**WORK REQUEST:** Once you find the line with "Enregistrer mon nom, mon" in the listing below, set down exactly every line from it through the line with "楽しい時間を提供する空間 居酒屋の定番「白木屋」", but no pictures.

------------

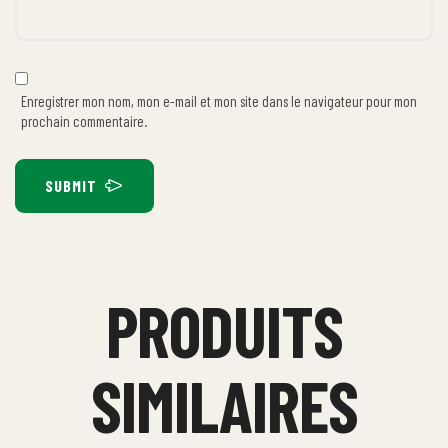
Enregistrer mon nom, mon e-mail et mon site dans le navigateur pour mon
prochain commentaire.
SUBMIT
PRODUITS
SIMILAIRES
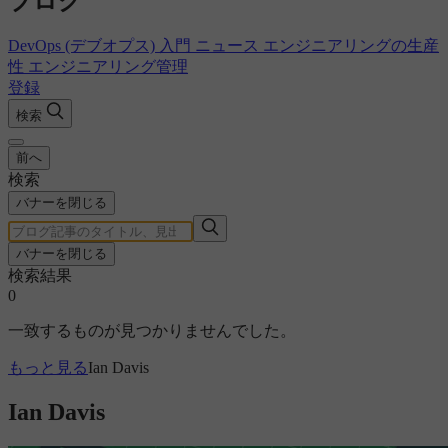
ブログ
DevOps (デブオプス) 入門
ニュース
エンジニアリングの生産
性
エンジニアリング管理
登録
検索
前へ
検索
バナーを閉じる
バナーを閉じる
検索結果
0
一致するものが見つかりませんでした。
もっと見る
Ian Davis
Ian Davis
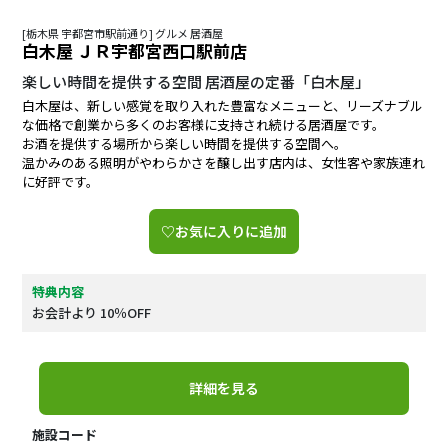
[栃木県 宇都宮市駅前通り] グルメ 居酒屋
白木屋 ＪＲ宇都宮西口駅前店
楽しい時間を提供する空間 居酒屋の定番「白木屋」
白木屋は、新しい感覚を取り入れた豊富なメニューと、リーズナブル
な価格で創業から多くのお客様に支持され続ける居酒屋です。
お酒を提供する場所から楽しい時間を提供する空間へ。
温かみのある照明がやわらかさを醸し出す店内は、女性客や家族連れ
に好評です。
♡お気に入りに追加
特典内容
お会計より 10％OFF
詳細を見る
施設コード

------------

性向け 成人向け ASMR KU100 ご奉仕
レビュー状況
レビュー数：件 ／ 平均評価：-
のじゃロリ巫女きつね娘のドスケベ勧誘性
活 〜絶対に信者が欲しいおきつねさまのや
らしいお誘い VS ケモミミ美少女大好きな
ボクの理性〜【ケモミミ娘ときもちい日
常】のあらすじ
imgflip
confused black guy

------------

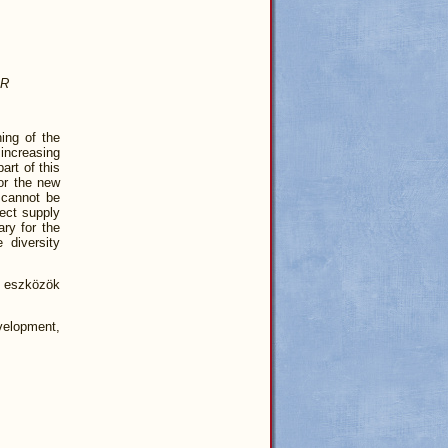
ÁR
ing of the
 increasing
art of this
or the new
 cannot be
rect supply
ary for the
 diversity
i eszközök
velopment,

------------

**RESPONSE TO THE EXERCISE:**
Enregistrer mon nom, mon e-mail et mon site dans le navigateur pour mon
prochain commentaire.
SUBMIT
PRODUITS
SIMILAIRES
ブログ
DevOps (デブオプス) 入門
ニュース
エンジニアリングの生産
性
エンジニアリング管理
登録
検索
前へ
検索
バナーを閉じる
バナーを閉じる
検索結果
0
一致するものが見つかりませんでした。
もっと見る
Ian Davis
Ian Davis
[栃木県 宇都宮市駅前通り] グルメ 居酒屋
白木屋 ＪＲ宇都宮西口駅前店
楽しい時間を提供する空間 居酒屋の定番「白木屋」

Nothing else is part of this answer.